|Date(s):||March 7, 1850|
|Course:||“Rise And Fall of the Slave South,” University of Virginia|
After the revolution, it became even more important for government regulation for boundaries to be established between states. Since America remained dedicated to keeping power in state governments, officials came together and established the exact separation of the regions that respective governments oversaw. One such circumstance arose when it came time for the Maryland, Pennsylvania, and Delaware to institute the border. Officials addressed the situation in a letter from the Governor of Maryland, Philip F. Thomas, to the General Assembly on March 7, 1850. Thomas' letter described the proceedings of three delegates from Maryland, Pennsylvania, and Delaware, Henry G. S. Key, Joshua P. Eyre, and George Read Riddle respectively.
Governor Thomas believed that the commissioners performed at a satisfactory manner by supplying reports and papers including maps of adjusted boundaries. These adjusted boundaries were prepared by Lieutenant Colonel James D. Graham, of the United States Topl. Corps of Engineers, who was asked by the War Department to perform this task for the respective states. The letter sanctified all of the transactions and provided the State Legislature with a document in order for all matters concerning official borders.
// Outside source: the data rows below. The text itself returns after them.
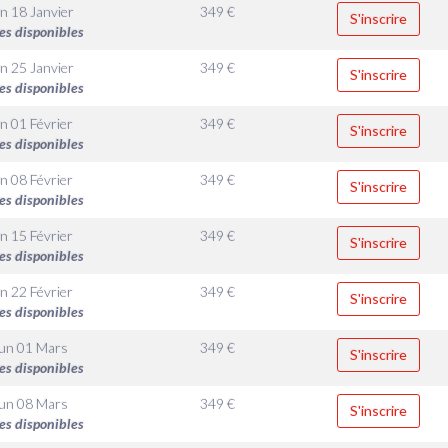
n 18 Janvier
349
€
S'inscrire
es disponibles
n 25 Janvier
349
€
S'inscrire
es disponibles
n 01 Février
349
€
S'inscrire
es disponibles
n 08 Février
349
€
S'inscrire
es disponibles
n 15 Février
349
€
S'inscrire
es disponibles
n 22 Février
349
€
S'inscrire
es disponibles
un 01 Mars
349
€
S'inscrire
es disponibles
un 08 Mars
349
€
S'inscrire
es disponibles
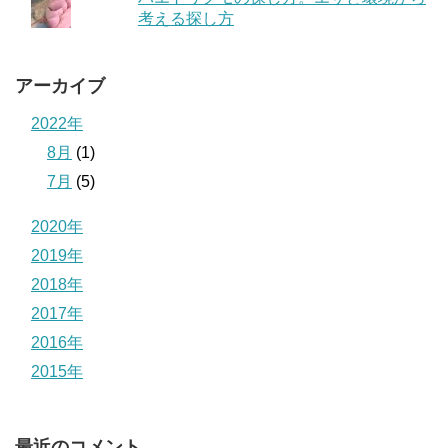
考える探し方
アーカイブ
2022年
8月
(1)
7月
(5)
2020年
2019年
2018年
2017年
2016年
2015年
最近のコメント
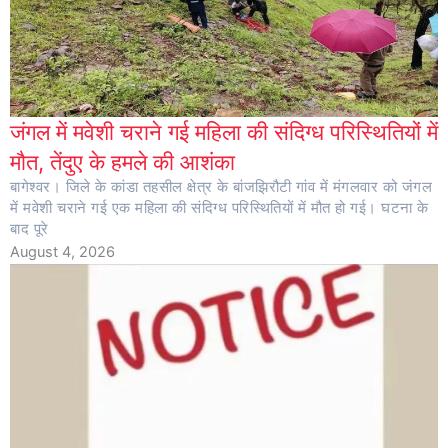
जंगल में मवेशी चराने गई महिला की संदिग्ध परिस्थितियों में
मौत, तेंदुए के हमले की आशंका
बागेश्वर। जिले के कांडा तहसील क्षेत्र के बांजझिरौटी गांव में मंगलवार को जंगल
में मवेशी चराने गई एक महिला की संदिग्ध परिस्थितियों में मौत हो गई। घटना के
बाद पूरे
August 4, 2026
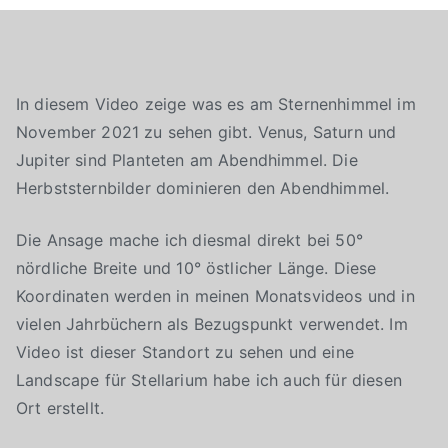
In diesem Video zeige was es am Sternenhimmel im
November 2021 zu sehen gibt. Venus, Saturn und
Jupiter sind Planteten am Abendhimmel. Die
Herbststernbilder dominieren den Abendhimmel.
Die Ansage mache ich diesmal direkt bei 50°
nördliche Breite und 10° östlicher Länge. Diese
Koordinaten werden in meinen Monatsvideos und in
vielen Jahrbüchern als Bezugspunkt verwendet. Im
Video ist dieser Standort zu sehen und eine
Landscape für Stellarium habe ich auch für diesen
Ort erstellt.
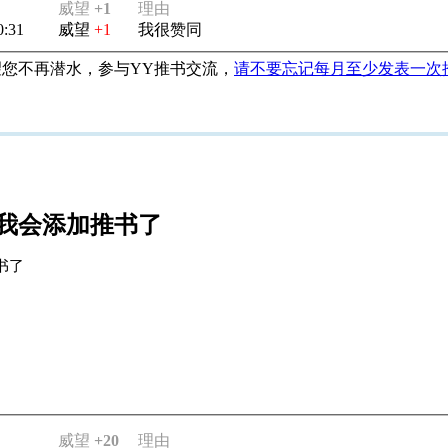
威望
+1
理由
0:31
威望
+1
我很赞同
望您不再潜水，参与YY推书交流，
请不要忘记每月至少发表一次
，我会添加推书了
书了
威望
+20
理由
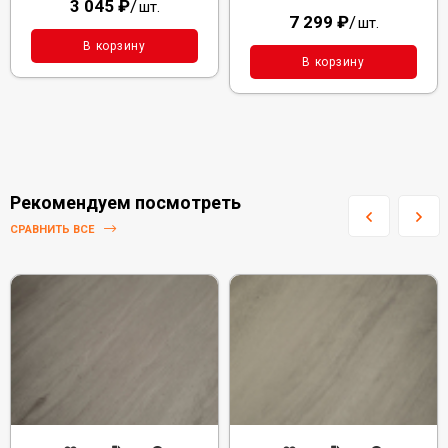
3 045
₽
/
шт.
7 299
₽
/
шт.
В корзину
В корзину
Рекомендуем посмотреть
СРАВНИТЬ ВСЕ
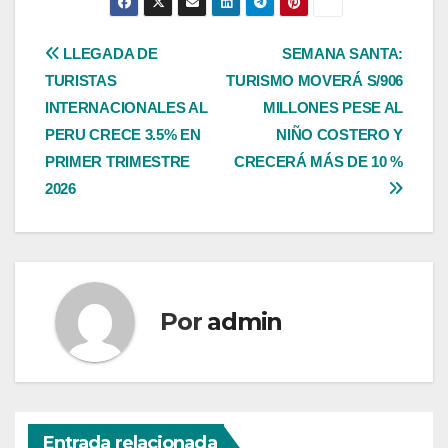
Navegación
LLEGADA DE
SEMANA SANTA:
TURISTAS
TURISMO MOVERÁ S/906
de
INTERNACIONALES AL
MILLONES PESE AL
entradas
PERU CRECE 3.5% EN
NIÑO COSTERO Y
PRIMER TRIMESTRE
CRECERÁ MÁS DE 10 %
2026
Por
admin
Entrada relacionada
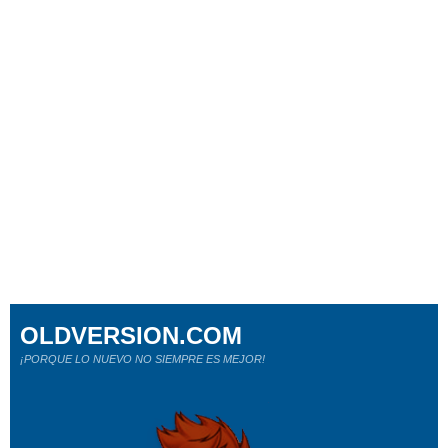
OLDVERSION.COM
¡PORQUE LO NUEVO NO SIEMPRE ES MEJOR!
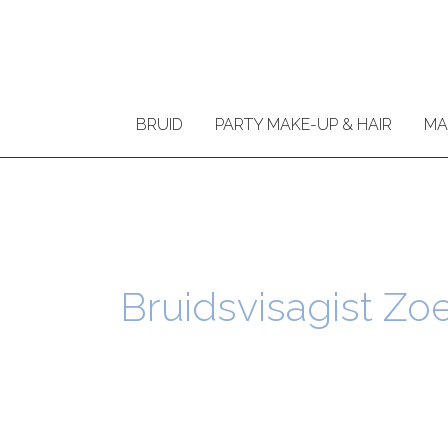
Ga
naar
de
inhoud
BRUID
PARTY MAKE-UP & HAIR
MA
Bruidsvisagist Zo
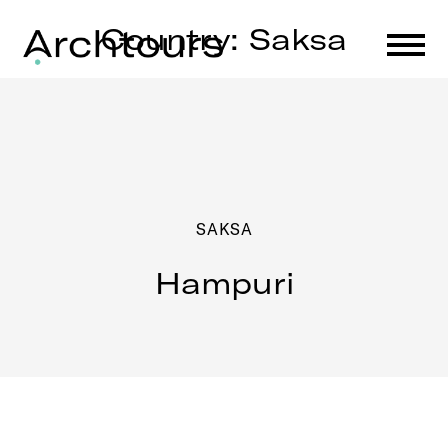
Skip
Country:
Saksa
to
content
SAKSA
Hampuri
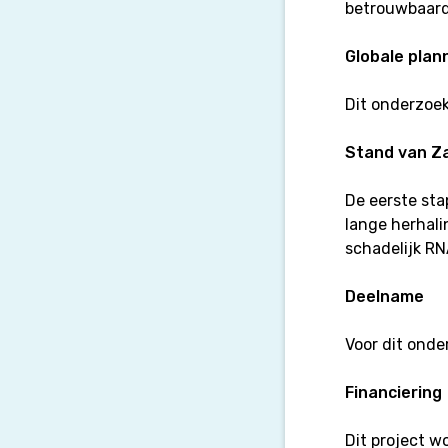
betrouwbaard
Globale plan
Dit onderzoek
Stand van Z
De eerste sta
lange herhali
schadelijk RN
Deelname
Voor dit onde
Financiering
Dit project w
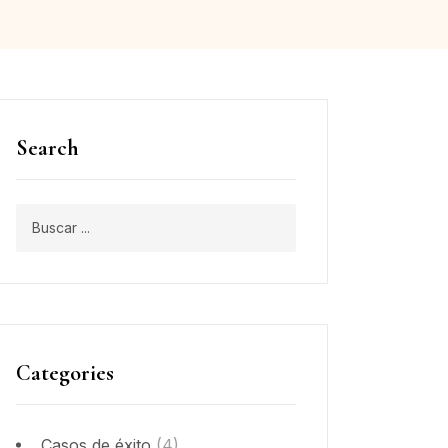
Search
Categories
Casos de éxito
(4)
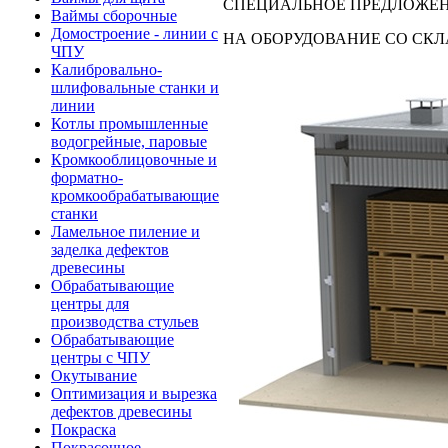
СПЕЦИАЛЬНОЕ ПРЕДЛОЖЕ
Ваймы сборочные
Домостроение - линии с
НА ОБОРУДОВАНИЕ СО СКЛА
ЧПУ
Калибровально-
Посмотреть предложения
шлифовальные станки и
линии
Котлы промышленные
водогрейные, паровые
Кромкооблицовочные и
форматно-
кромкообрабатывающие
станки
Ламельное пиление и
заделка дефектов
древесины
Обрабатывающие
центры для
производства стульев
Обрабатывающие
центры с ЧПУ
Окутывание
Оптимизация и вырезка
дефектов древесины
Покраска
Покрасочное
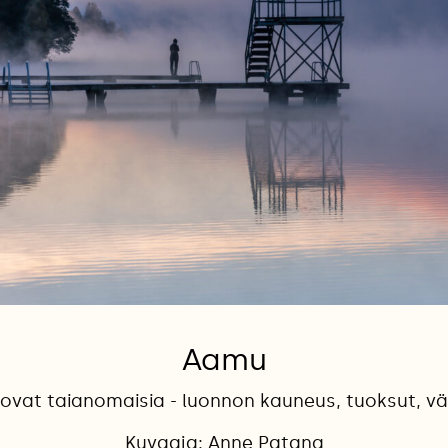
Aamu
vat taianomaisia - luonnon kauneus, tuoksut, vär
Kuvaaja: Anne Patana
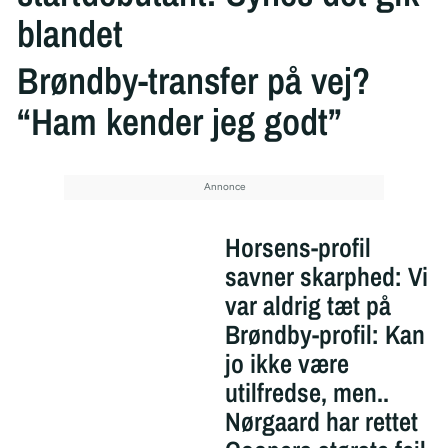
blandet
Brøndby-transfer på vej?
“Ham kender jeg godt”
Horsens-profil
savner skarphed: Vi
var aldrig tæt på
Brøndby-profil: Kan
jo ikke være
utilfredse, men..
Nørgaard har rettet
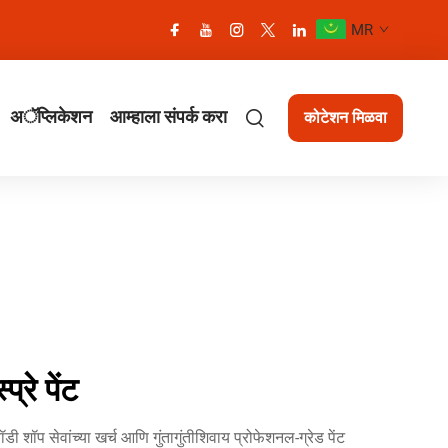
MR
अॅप्लिकेशन
आम्हाला संपर्क करा
कोटेशन मिळवा
रे पेंट
 शॉप सेवांच्या खर्च आणि गुंतागुंतीशिवाय प्रोफेशनल-ग्रेड पेंट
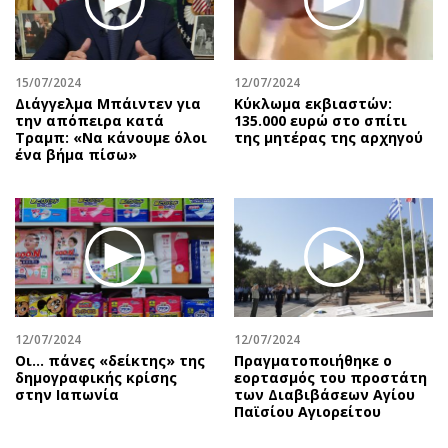
15/07/2024
12/07/2024
Διάγγελμα Μπάιντεν για
Κύκλωμα εκβιαστών:
την απόπειρα κατά
135.000 ευρώ στο σπίτι
Τραμπ: «Να κάνουμε όλοι
της μητέρας της αρχηγού
ένα βήμα πίσω»
12/07/2024
12/07/2024
Οι… πάνες «δείκτης» της
Πραγματοποιήθηκε ο
δημογραφικής κρίσης
εορτασμός του προστάτη
στην Ιαπωνία
των Διαβιβάσεων Αγίου
Παϊσίου Αγιορείτου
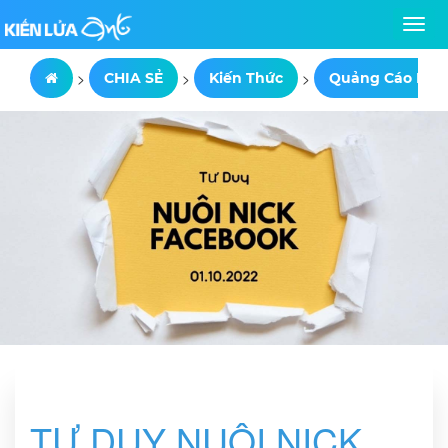
>
>
>
CHIA SẺ
Kiến Thức
Quảng Cáo Fac
TƯ DUY NUÔI NICK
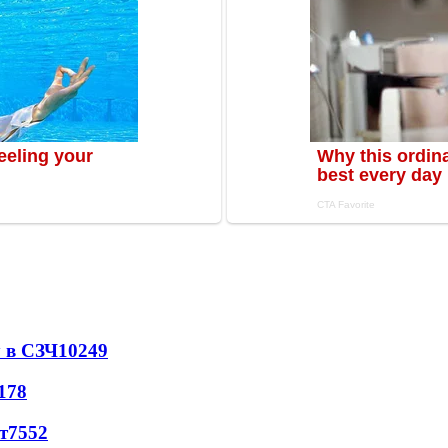
 в СЗЧ
10249
178
т
7552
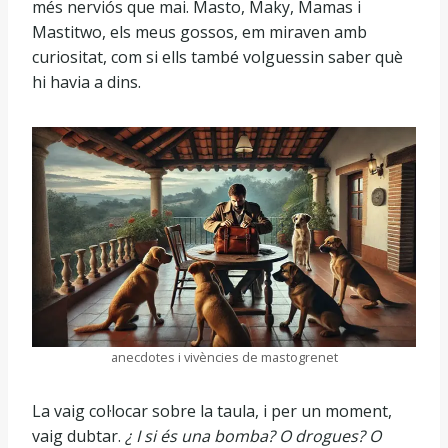
més nerviós que mai. Masto, Maky, Mamas i
Mastitwo, els meus gossos, em miraven amb
curiositat, com si ells també volguessin saber què
hi havia a dins.
anecdotes i vivències de mastogrenet
La vaig col·locar sobre la taula, i per un moment,
vaig dubtar.
¿ I si és una bomba? O drogues? O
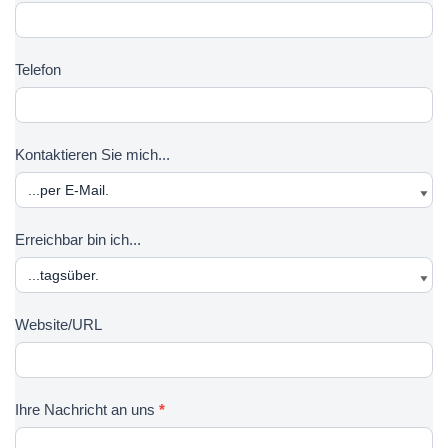
a
n
t
m
a
f
e
m
Telefon
o
e
r
m
u
Kontaktieren Sie mich...
l
a
r
Erreichbar bin ich...
Website/URL
Ihre Nachricht an uns
*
Possessing certain districts and state lines remained crucial to Maryland's survival. Richard Walsh and William Lloyd Fox provided explanation for the importance of border establishment being that if Maryland would have been lined any differently and lacked certain counties, then Baltimore would have complete control over electing state leaders. Leaders like Governor Thomas needed to be chosen by all of Maryland and aided in executive decision making of the state's future.